For a fraction of a second Stara hesitated, but, before she could speak, Hector went on, and the chance was gone:
"You see, Stara, I must go back; they'll be finding out things if I don't--fellows are so infernally inquisitive--and then your brother might come to hear. By the way, he's no idea, I suppose?"
"None whatever. I told him what you said, about being here on leave when you're supposed to be in England, and that if they knew there'd be trouble. Dick won't say a word."
"And Polly?"
"She knows, of course, that we love each other, Hector, any woman could see that. She's never told Dick though. I asked her not to, but, Hector, she's always asking me things, why we ... don't..."
"What did you tell her?"
"Oh, some lie, but she didn't believe it. Hector, do you know, I think if she knew the truth, and we were to go away together, she'd stand by us two."
"Why are you always harping on this, Stara? I've told you the thing's practically impossible, though of course I'd do it, if anything happened. Why, do you know what I have to live on now that I've given up my income to her? Fool that I was! Two hundred a year besides my pay, and the last would stop once I leave, bar L120 a year."
"I don't think I should mind, Hector. I'm a good housekeeper, and we should have each other, which is everything, and perhaps in time your wife might relent, and we could marry."
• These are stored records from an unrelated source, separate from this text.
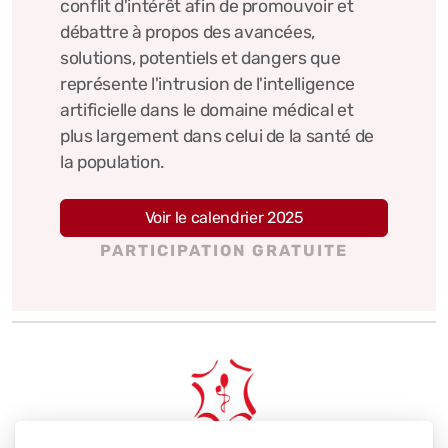
conflit d'intérêt afin de promouvoir et
débattre à propos des avancées,
solutions, potentiels et dangers que
représente l'intrusion de l'intelligence
artificielle dans le domaine médical et
plus largement dans celui de la santé de
la population.
Voir le calendrier 2025
PARTICIPATION GRATUITE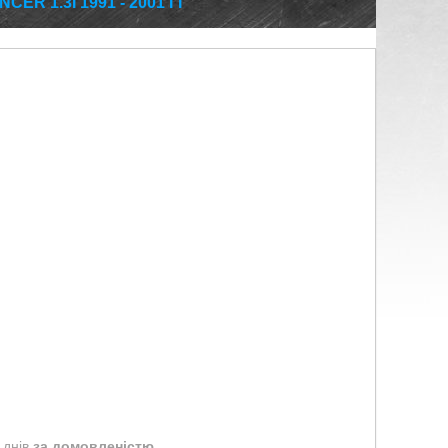
ER 1.3I 1991 - 2001 ГГ
 днів
за домовленістю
"Damn her relenting, Stara; don't dream of it. I wouldn't do it for your sake, as much as mine. Oh, why can't you be satisfied, we are everything to each other now, and--and it's possible that if we were tied like that, you--I shouldn't--might tire, it's the freedom, don't you think, that makes love lasting?"
"No, I don't, I hate those ideas. They're wicked and unnatural. It's the advocates of immorality who start such theories."
"I'm not so sure, but about going, I should like to leave to-morrow, if it could be managed. I can easily get leave later, you know, and come back again."
"When?"
"Oh, in two or three months. I'll come when I can, you know that."
"Very well, Hector, if you think you ought to. Oh, it's hateful, this parting."
"It's only for a time, Stara, and, as I'm going, I think we ought to return home now. I've my packing to do, and the train leaves early to-morrow morning."
"I'll do your packing; I should love to. My brother shan't see, and Polly won't mind, I know. Come, as we must," and together they rode home, Graeme for once talkative, but Stara silent.
* * * * *
Next morning, before the sun had risen, the woman's dream had come to an end, and Hector was on his way back to a man's life once more. Within a mile of the station, at the top of the rise, where Stara had first seen his coming, the boy pulled up his mules, and pointed backward with his whip at a speck on the road behind them, rapidly growing larger.
"Missy Star," he said.
"We'll lose the train," muttered Hector, but the boy, ignoring the hint, refused to move till the flying figure had caught them up.
"Hector, I want you." Stara's voice was desperate, and her eyes wild.
Graeme, with one glance at the station ahead, climbed down and went over to where she was waiting, the pony's flanks heaving with distress.
"What is it, Stara? Quick! it's sweet of you to come after me, but the ... train."
Stara was silent, struggling with difficult words.